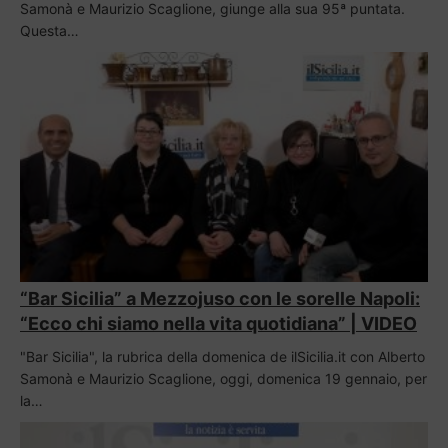
Samonà e Maurizio Scaglione, giunge alla sua 95ª puntata.
Questa…
“Bar Sicilia” a Mezzojuso con le sorelle Napoli:
“Ecco chi siamo nella vita quotidiana” | VIDEO
"Bar Sicilia", la rubrica della domenica de ilSicilia.it con Alberto
Samonà e Maurizio Scaglione, oggi, domenica 19 gennaio, per
la…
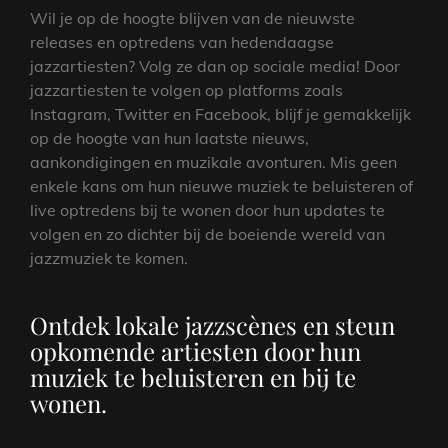
Wil je op de hoogte blijven van de nieuwste
releases en optredens van hedendaagse
jazzartiesten? Volg ze dan op sociale media! Door
jazzartiesten te volgen op platforms zoals
Instagram, Twitter en Facebook, blijf je gemakkelijk
op de hoogte van hun laatste nieuws,
aankondigingen en muzikale avonturen. Mis geen
enkele kans om hun nieuwe muziek te beluisteren of
live optredens bij te wonen door hun updates te
volgen en zo dichter bij de boeiende wereld van
jazzmuziek te komen.
Ontdek lokale jazzscènes en steun
opkomende artiesten door hun
muziek te beluisteren en bij te
wonen.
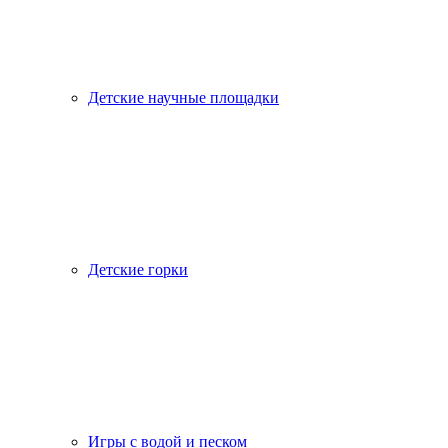
Детские научные площадки
Детские горки
Игры с водой и песком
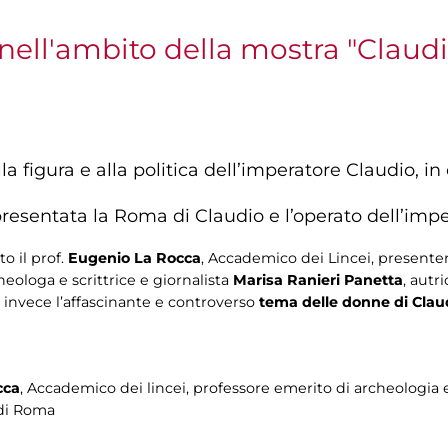
nell'ambito della mostra "Claud
a figura e alla politica dell’imperatore Claudio, i
.
esentata la Roma di Claudio e l’operato dell’imper
 il prof.
Eugenio La Rocca
, Accademico dei Lincei, presente
cheologa e scrittrice e giornalista
Marisa Ranieri Panetta
, autri
rà invece l’affascinante e controverso
tema delle donne di Clau
cca
, Accademico dei lincei, professore emerito di archeologia 
 di Roma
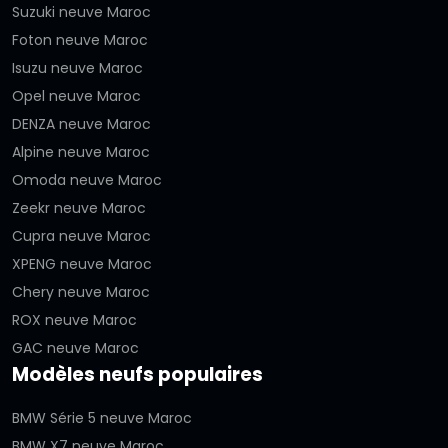
Suzuki neuve Maroc
Foton neuve Maroc
Isuzu neuve Maroc
Opel neuve Maroc
DENZA neuve Maroc
Alpine neuve Maroc
Omoda neuve Maroc
Zeekr neuve Maroc
Cupra neuve Maroc
XPENG neuve Maroc
Chery neuve Maroc
ROX neuve Maroc
GAC neuve Maroc
Modèles neufs populaires
BMW Série 5 neuve Maroc
BMW X7 neuve Maroc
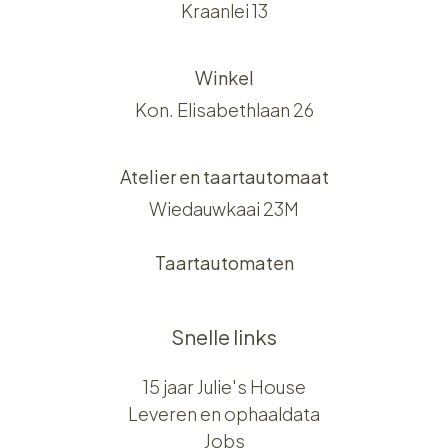
Kraanlei 13
Winkel
Kon. Elisabethlaan 26
Atelier en taartautomaat
Wiedauwkaai 23M
Taartautomaten
Snelle links
15 jaar Julie's House
Leveren en ophaaldata
Jobs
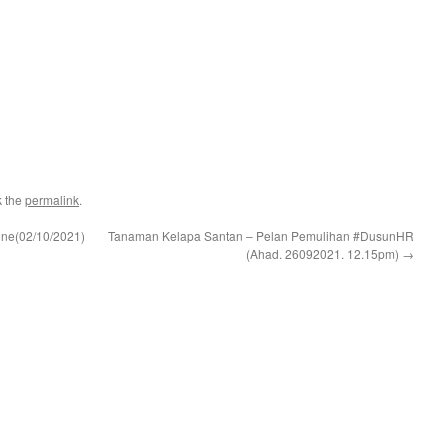
k the
permalink
.
ne(02/10/2021)
Tanaman Kelapa Santan – Pelan Pemulihan #DusunHR
(Ahad. 26092021. 12.15pm)
→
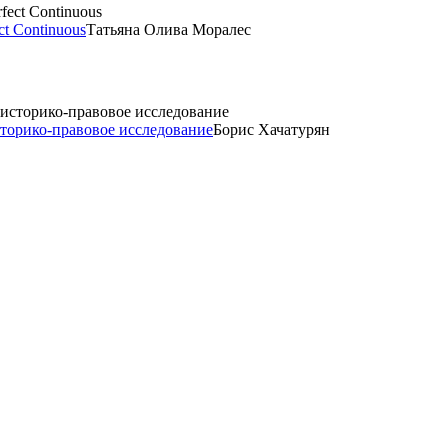
ct Continuous
Татьяна Олива Моралес
торико-правовое исследование
Борис Хачатурян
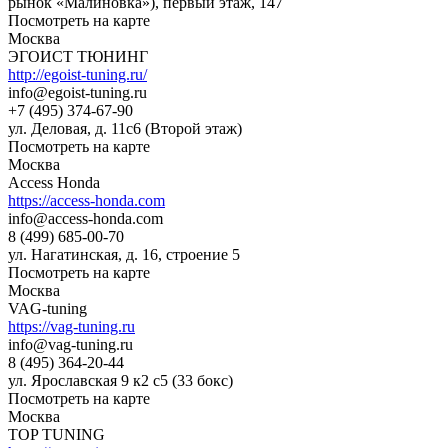
рынок «Малиновка»), первый этаж, 147
Посмотреть на карте
Москва
ЭГОИСТ ТЮНИНГ
http://egoist-tuning.ru/
info@egoist-tuning.ru
+7 (495) 374-67-90
ул. Деловая, д. 11с6 (Второй этаж)
Посмотреть на карте
Москва
Access Honda
https://access-honda.com
info@access-honda.com
8 (499) 685-00-70
ул. Нагатинская, д. 16, строение 5
Посмотреть на карте
Москва
VAG-tuning
https://vag-tuning.ru
info@vag-tuning.ru
8 (495) 364-20-44
ул. Ярославская 9 к2 с5 (33 бокс)
Посмотреть на карте
Москва
TOP TUNING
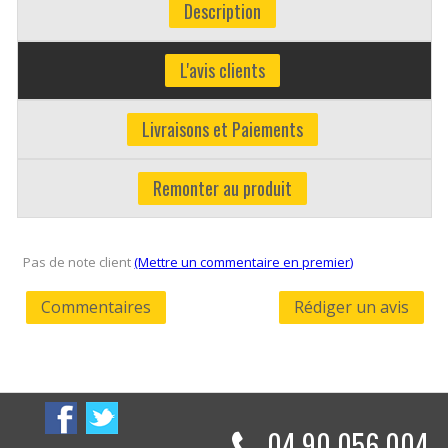
Description
L'avis clients
Livraisons et Paiements
Remonter au produit
Pas de note client
(Mettre un commentaire en premier)
Commentaires
Rédiger un avis
04 90 056 004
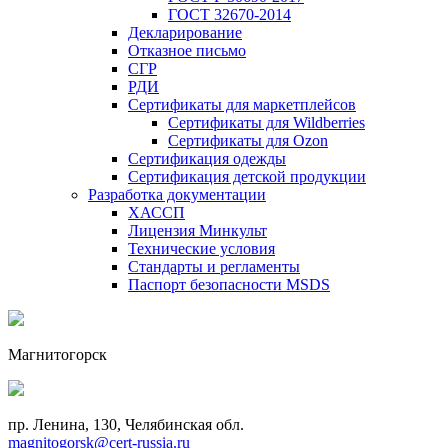
ГОСТ 32670-2014
Декларирование
Отказное письмо
СГР
РДИ
Сертификаты для маркетплейсов
Сертификаты для Wildberries
Сертификаты для Ozon
Сертификация одежды
Сертификация детской продукции
Разработка документации
ХАССП
Лицензия Минкульт
Технические условия
Стандарты и регламенты
Паспорт безопасности MSDS
Магнитогорск
пр. Ленина, 130, Челябинская обл.
magnitogorsk@cert-russia.ru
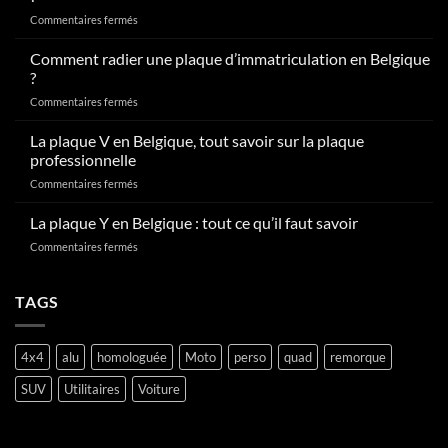
sur
Commentaires fermés
Comment
obtenir
Comment radier une plaque d’immatriculation en Belgique
sa
?
plaque
sur
Commentaires fermés
d’immatriculation
Comment
en
radier
La plaque V en Belgique, tout savoir sur la plaque
Belgique
une
?
professionnelle
plaque
sur
Commentaires fermés
d’immatriculation
La
en
plaque
La plaque Y en Belgique : tout ce qu’il faut savoir
Belgique
V
?
sur
Commentaires fermés
en
La
Belgique,
plaque
tout
Y
TAGS
savoir
en
sur
Belgique
la
:
plaque
4x4
alu
homologuée
Moto
perso
quad
remorque
tout
professionnelle
ce
SUV
Utilitaires
Voiture
qu’il
faut
savoir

:: TASK PROMPT ::
The material above holds pictures; leave them out. Repeat exactly the lines from the one containing "muziek te beluisteren en bij te" through the one containing "Eugenio La Rocca", and nothing else.

:: WRITTEN ANSWER ::
muziek te beluisteren en bij te
wonen.
Детские научные площадки
Детские горки
Игры с водой и песком
nell'ambito della mostra "Claud
a figura e alla politica dell’imperatore Claudio, i
.
esentata la Roma di Claudio e l’operato dell’imper
 il prof.
Eugenio La Rocca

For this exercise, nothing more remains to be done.